François Fillon s’est dit aujourd’hui choqué du nombre de gardes à vue en France et de leur utilisation. Le Premier Ministre est coutumier de ces déclarations d’intention, à l’opposé de la politique qu’applique son gouvernement.

Car c’est bien à cette politique qu’on doit l’inflation du nombre de gardes à vue. L’adoption de textes toujours plus répressifs et la pression statistique à laquelle sont soumis les policiers sont les principales causes de cet état de fait.
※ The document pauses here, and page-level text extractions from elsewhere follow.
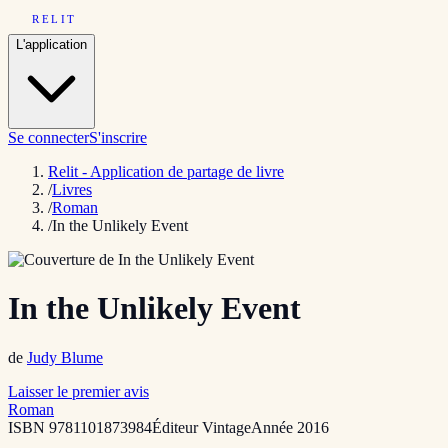
RELIT
L'application
Se connecter
S'inscrire
Relit - Application de partage de livre
/
Livres
/
Roman
/
In the Unlikely Event
In the Unlikely Event
de
Judy Blume
Laisser le premier avis
Roman
ISBN
9781101873984
Éditeur
Vintage
Année
2016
Comment s’étonner de ces chiffres lorsqu’on fait de la garde à vue un « indicateur de performance » du travail policier ? Comment s’étonner de ces chiffres lorsqu’on crée sans cesse de nouvelles incriminations ?

Le nombre de gardes à vue a explosé entre 2001 et 2009, augmentant de plus de 70%, et le Ministère de l’Intérieur vient de reconnaître que ces chiffres étaient inexacts et que le nombre de gardes à vue en 2009 avait été de 800 000, soit 200 000 de plus que les chiffres annoncés.

Cette inflation du nombre de gardes à vue et cette dissimulation des chiffres sont extrêmement préoccupants et rendent d’autant plus nécessaires une refonte du système.

Le Parti socialiste dénonce l’attitude du Premier Ministre, qui cherche à se défausser sur les policiers, des résultats de la politique qu’il mène.

Par ailleurs, depuis plusieurs semaines, les décisions de justice se multiplient pour exiger un respect plein et entier des droits de la défense, sur la base des récentes décisions de la Cour Européenne des Droits de l’Homme.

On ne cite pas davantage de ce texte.